2021年05月30日 06時40分00秒 | 教育・子育てあれこれ


学校には、難聴の障害を持つ児童生徒がいる場合もあります。

その子たちは口話法(相手の口の動きを読みとり、なにを話しているかを理解する方法)、または手話を使ったりして、コミュニケーションをとっています。

そして、補聴器を併用している場合が多いです。

その補聴器は、最近10年間で大きく進歩しました。

わたしが難聴の生徒を担当していた30数年前と比べるとその進歩・進化には大きなものがあります。当時、生徒たちがよく使っていたのは「耳かけ型補聴器」でした。

まわりの雑音を補聴器が拾ってしまい、教室の休み時間のざわざわした音が「ワー」と聞こえしまう点を雑音抑制機能が解消します。、休み時間には、補聴器をした両耳を手で押さえていた難聴の子の光景を思い出します。

また、音の増幅についても、聞きとりづらい音は大きくでき、聞き取れる音は小さくできる機能がついている補聴器もあります。

また、本人に対して前から来る音は大きくして、後ろからの音は小さくできる補聴器もあります。

難聴の子に後ろからけっこう大きな声をかけて、相手を驚かせてしまった経験が、わたしにはあります。

難聴の子にとって、補聴器はからだの一部のようなものです。補聴器によって、かなりの音がわかるようになります。

また、口話法を使う児童生徒にとって、相手がマスクをしていると口の動きがまったく見えなくなります。

その場合は、距離を開け、マスクを取って話すなどの工夫が求められます。

印刷の時間を減らす 学校の働き方改革

2021年05月29日 08時19分00秒 | 教育・子育てあれこれ


学校では、以前から児童生徒に配るプリント教材や、「たより」、学校発文書、保護者向けプリントは、教員が授業の合間で印刷するのが慣例となっています。

それも、最新の印刷機ではない学校が多いため、印刷だけでもけっこう時間がかかります。

大阪府の場合、府立高校には印刷を担当する職員がいますが、小中学校には配置されておらず、教員は山積する仕事の合間に、自分で印刷をしています。

また、カラー印刷も自在にできるという環境ではなく、カラーコピー機やフルカラー対応のプリンターは、トナーやインクの使用量が制限されています。

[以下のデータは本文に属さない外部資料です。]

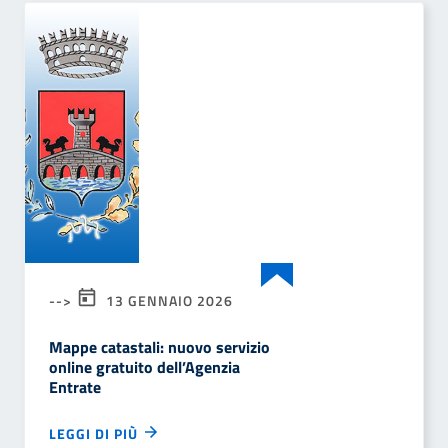
-->
13 GENNAIO 2026
Mappe catastali: nuovo servizio
online gratuito dell’Agenzia
Entrate
LEGGI DI PIÙ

この問題の解決法はの一つは人の配置です。自治体によっては、印刷を担当する業務支援員がいて、原稿を教員からもらうと、必要枚数、必要部数の印刷をしてくれます。

もう一つは、自治体の改善策です。千葉県市川市では、教育委員会が学校の印刷環境の見直しを進めています。

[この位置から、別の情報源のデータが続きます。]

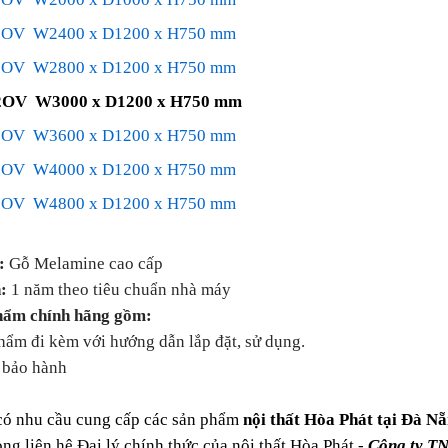
OV W2400 x D1200 x H750 mm
OV W2800 x D1200 x H750 mm
OV W3000 x D1200 x H750 mm
OV W3600 x D1200 x H750 mm
OV W4000 x D1200 x H750 mm
OV W4800 x D1200 x H750 mm
:
Gỗ Melamine cao cấp
:
1 năm theo tiêu chuẩn nhà máy
hẩm chính hãng gồm:
ẩm đi kèm với hướng dẫn lắp đặt, sử dụng.
bảo hành
có nhu cầu cung cấp các sản phẩm
nội thất Hòa Phát tại Đà Nẵ
òng liên hệ Đại lý chính thức của nội thất Hòa Phát -
Công ty T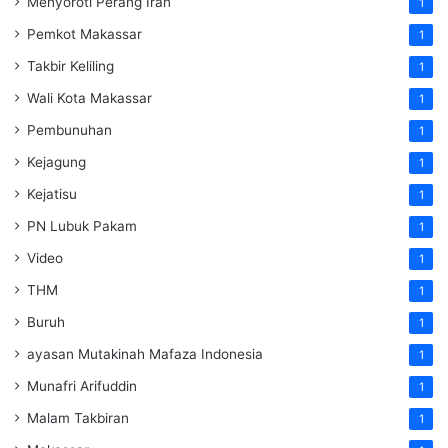
Menyoroti Perang Iran
1
Pemkot Makassar
1
Takbir Keliling
1
Wali Kota Makassar
1
Pembunuhan
1
Kejagung
1
Kejatisu
1
PN Lubuk Pakam
1
Video
1
THM
1
Buruh
1
ayasan Mutakinah Mafaza Indonesia
1
Munafri Arifuddin
1
Malam Takbiran
1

印刷時間を短くして、カラー印刷も十分にできるサービスとして、エプソンが「スマートチャージ」を提供します。

学校での使用状況に合わせて、プランの選択が可能です。また、1分間に100枚という高速印刷ができます。さらに、複数ページの資料を1セットずつちょうあいすることもできます。

これは学校向けの「アカデミックプラン」というもので、カラー印刷もモノクロ印刷も同額で、学校規模による印刷枚数のちがいに対応し、大容量インクを学校規模に合わせ配分し、低コストを実現します。
機械本体、消耗品、保守費用を月額にするなど、優れたサービスです。

本来、教員の仕事は、授業や日々の学校生活、学校行事、部活動等を通して子どもと向き合うことです。

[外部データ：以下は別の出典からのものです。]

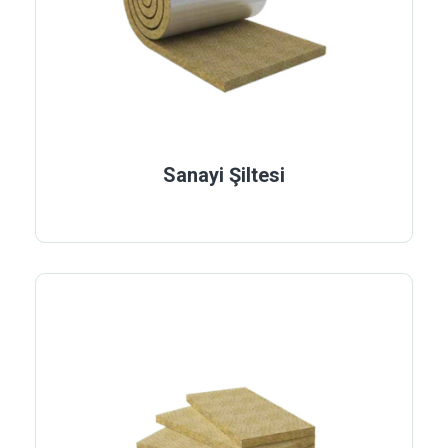
Sanayi Şiltesi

わたしの教員時代は、通信やプリントは本来の業務のための付随したものとして考え実行していました。

でも学校での働き方改革、時間外勤務の縮減が叫ばれる中、印刷に膨大な時間をかける業務は教員から切り離すのも一つの方法だと思います。

行動を変え、意識が変わる

2021年05月28日 08時36分00秒 | 教育・子育てあれこれ


何かに取り組むとき、「意識が変われば行動が変わる」ということがあります。

学校でなら、「子どものためになることは実行する」という意識を教職員が高くもてば、このコロナ渦の中でも、修学旅行を感染防止対策を万全に行ったうえで、学校として実施できます。

ただ、学校に限らず、組織では、構成員の意識を変えて揃えるのは、そう簡単ではないのです。

そこで、逆の考えをしてみます。


行動が変われば意識が変わる」です。

昨年、コロナ渦で休校が続いたとき、今までのように授業をすることが困難になりました。

そこで、自治体によっては、最初、授業の動画を家庭に配信することにしました。

次にオンラインで授業を行うようになりました。

教員にとっては初めての経験でしたが、試行錯誤してやるうちに、Zoomの使い方にも慣れてきました。

そうすると、今まで保護者に学校へ来てもらい行っていた説明会や懇談会も、忙しい中、保護者に学校に来てもらわなくても、オンラインでできることに気づきました。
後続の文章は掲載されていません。